Analist Marc Lynch şöyle yazdı: “Araplar Amerikalıların kendilerini Ortadoğu’daki masumlar olarak görebilmesini anlayamıyorlardı; Amerikalılar ise, bazı Arapların neden ABD’yi meşru bir hedef olarak kabul ettiğini kavrayamıyorlardı.”

ABD sonuç olarak 11 Eylül’ü takip eden on yılda; Afganistan, Irak ve aynı zamanda İsrail-Filistin ve tüm Ortadoğu’da, aslında Araplar’ın ABD düşmanlığını derinleştiren politikalar izledi.

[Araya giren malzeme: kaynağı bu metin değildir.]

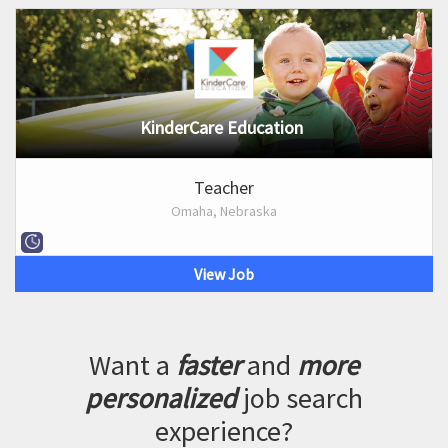
KinderCare Education
Teacher
Omaha, Nebraska
View Job
Want a
faster
and
more
personalized
job search
experience?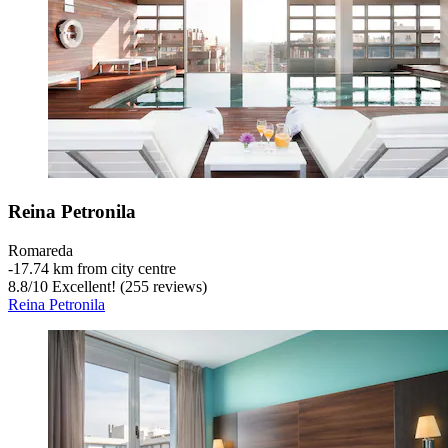
Reina Petronila
Romareda
‐
17.74 km from city centre
8.8
/
10
Excellent! (255 reviews)
Reina Petronila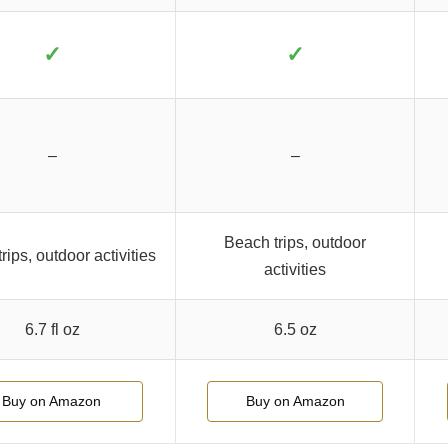
✓
✓
–
–
Beach trips, outdoor
rips, outdoor activities
activities
6.7 fl oz
6.5 oz
Buy on Amazon
Buy on Amazon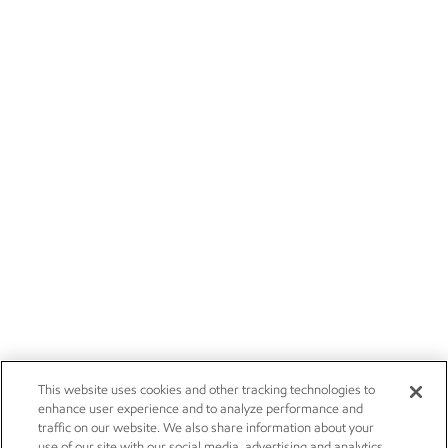
This website uses cookies and other tracking technologies to
enhance user experience and to analyze performance and
traffic on our website. We also share information about your
use of our site with our social media, advertising and analytics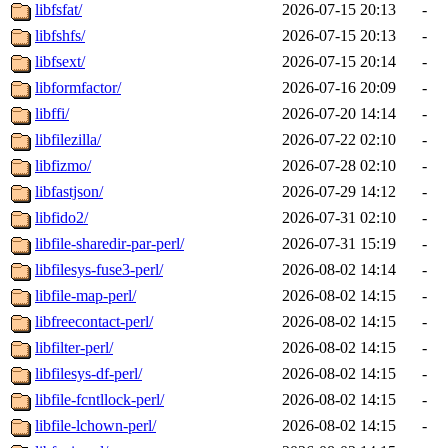
libfsfat/
2026-07-15 20:13
-
libfshfs/
2026-07-15 20:13
-
libfsext/
2026-07-15 20:14
-
libformfactor/
2026-07-16 20:09
-
libffi/
2026-07-20 14:14
-
libfilezilla/
2026-07-22 02:10
-
libfizmo/
2026-07-28 02:10
-
libfastjson/
2026-07-29 14:12
-
libfido2/
2026-07-31 02:10
-
libfile-sharedir-par-perl/
2026-07-31 15:19
-
libfilesys-fuse3-perl/
2026-08-02 14:14
-
libfile-map-perl/
2026-08-02 14:15
-
libfreecontact-perl/
2026-08-02 14:15
-
libfilter-perl/
2026-08-02 14:15
-
libfilesys-df-perl/
2026-08-02 14:15
-
libfile-fcntllock-perl/
2026-08-02 14:15
-
libfile-lchown-perl/
2026-08-02 14:15
-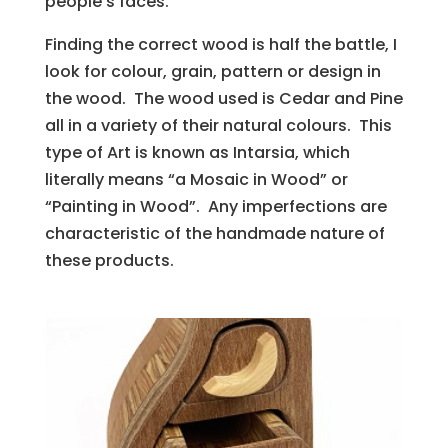
people’s faces.
Finding the correct wood is half the battle, I
look for colour, grain, pattern or design in
the wood. The wood used is Cedar and Pine
all in a variety of their natural colours. This
type of Art is known as Intarsia, which
literally means “a Mosaic in Wood” or
“Painting in Wood”. Any imperfections are
characteristic of the handmade nature of
these products.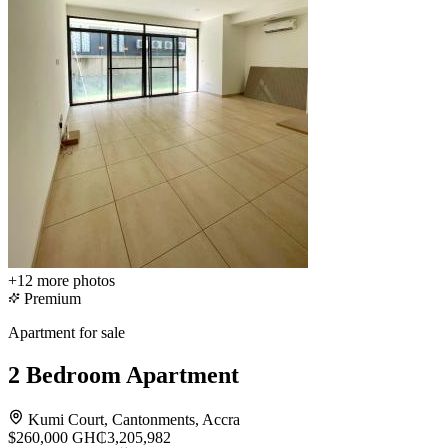
+12
more photos
Premium
Apartment for sale
2 Bedroom Apartment
Kumi Court, Cantonments, Accra
$260,000
GH₵3,205,982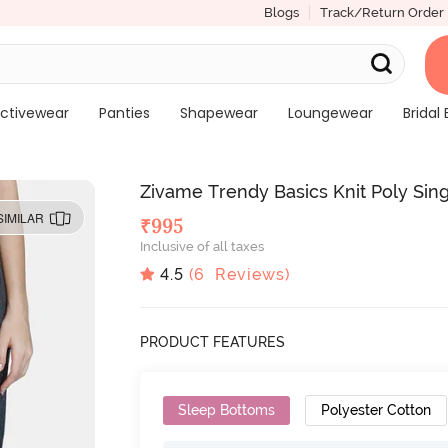
Blogs
Track/Return Order
ctivewear
Panties
Shapewear
Loungewear
Bridal 
Zivame Trendy Basics Knit Poly Sin
SIMILAR
₹
995
Inclusive of all taxes
4.5
(
6
Reviews)
PRODUCT FEATURES
Sleep Bottoms
Polyester Cotton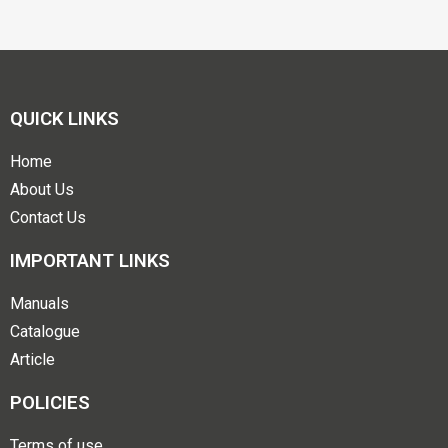
QUICK LINKS
Home
About Us
Contact Us
IMPORTANT LINKS
Manuals
Catalogue
Article
POLICIES
Terms of use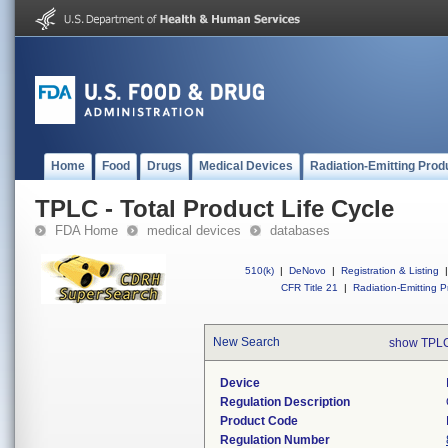
Home
Food
Drugs
Medical Devices
Radiation-Emitting Prod
TPLC - Total Product Life Cycle
FDA Home
medical devices
databases
510(k)
|
DeNovo
|
Registration & Listing
|
CFR Title 21
|
Radiation-Emitting P
New Search
show TPLC
Device
Regulation Description
Product Code
Regulation Number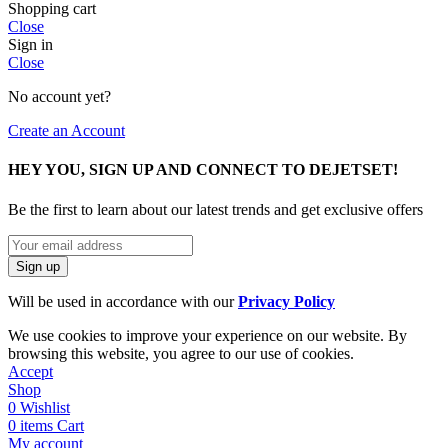
Shopping cart
Close
Sign in
Close
No account yet?
Create an Account
HEY YOU, SIGN UP AND CONNECT TO DEJETSET!
Be the first to learn about our latest trends and get exclusive offers
Will be used in accordance with our
Privacy Policy
We use cookies to improve your experience on our website. By
browsing this website, you agree to our use of cookies.
Accept
Shop
0
Wishlist
0
items
Cart
My account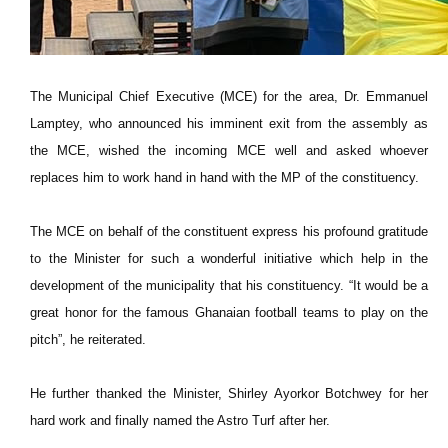
The Municipal Chief Executive (MCE) for the area, Dr. Emmanuel
Lamptey, who announced his imminent exit from the assembly as
the MCE, wished the incoming MCE well and asked whoever
replaces him to work hand in hand with the MP of the constituency.
The MCE on behalf of the constituent express his profound gratitude
to the Minister for such a wonderful initiative which help in the
development of the municipality that his constituency. “It would be a
great honor for the famous Ghanaian football teams to play on the
pitch”, he reiterated.
He further thanked the Minister, Shirley Ayorkor Botchwey for her
hard work and finally named the Astro Turf after her.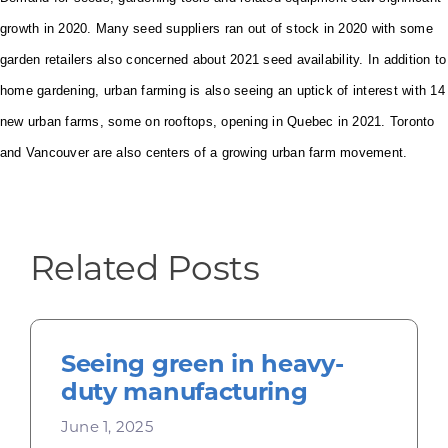
growth in 2020. Many seed suppliers ran out of stock in 2020 with some
garden retailers also concerned about 2021 seed availability.
In addition to
home gardening, urban farming is also seeing an uptick of interest with 14
new urban farms, some on rooftops, opening in Quebec in 2021. Toronto
and Vancouver are also centers of a growing urban farm movement.
Related Posts
Seeing green in heavy-
duty manufacturing
June 1, 2025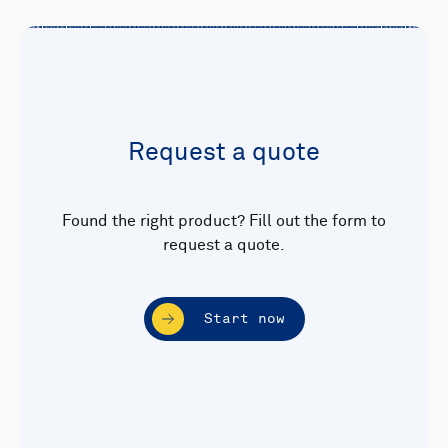
Request a quote
Found the right product? Fill out the form to
request a quote.
Start now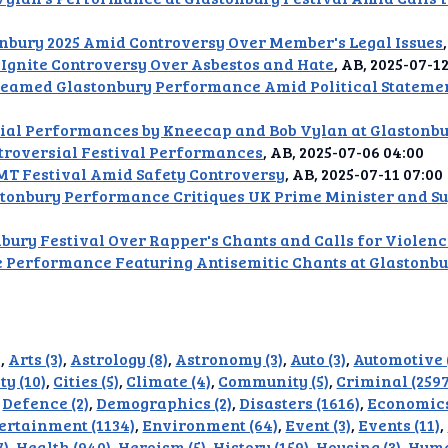
rlap
nbury 2025 Amid Controversy Over Member's Legal Issues
usic
 Ignite Controversy Over Asbestos and Hate
, AB, 2025-07-1
reamed Glastonbury Performance Amid Political Statemen
ion
sial Performances by Kneecap and Bob Vylan at Glastonbu
dAI
troversial Festival Performances
, AB, 2025-07-06 04:00
T Festival Amid Safety Controversy
, AB, 2025-07-11 07:00
alue
stonbury Performance Critiques UK Prime Minister and Su
Bias
nbury Festival Over Rapper's Chants and Calls for Violen
e Performance Featuring Antisemitic Chants at Glastonbu
onal
ance
t Me
)
,
Arts (3)
,
Astrology (8)
,
Astronomy (3)
,
Auto (3)
,
Automotive 
ty (10)
,
Cities (5)
,
Climate (4)
,
Community (5)
,
Criminal (2597
ghts
,
Defence (2)
,
Demographics (2)
,
Disasters (1616)
,
Economics
ertainment (1134)
,
Environment (64)
,
Event (3)
,
Events (11)
,
tion
7)
,
Health (940)
,
Heroism (5)
,
History (159)
,
Housing (3)
,
Huma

Geçen hafta Kaddafi rejiminin de, tıpkı Hafız el Esad veya Hüsnü Mübarek rejimleri gibi, “terörle savaş” sırasında CIA’in kirli işlerini yaptığının ortaya çıkması, Arap dünyasındaki pek az kişiyi şaşırtacaktır.

Eğer El Kaide’nin asıl stratejik amacı Arap Dünyası’nda ABD egemenliğini sona erdirmek ise, 11 Eylül kasıtsız bir başarı olarak kabul edilmeli: ABD’nin Ortadoğu’daki etki ve gücünü, Washington bölgeyi İkinci Dünya Savaşı’ndan sonra bir ulusal güvenlik önceliği olarak tanımladığından beri en aza indiren, bu saldırılar değil fakat görünürde onların kışkırttığı ABD eylemleriydi. Bununla birlikte stratejik yara, büyük ölçüde kendi kendine alınmıştı.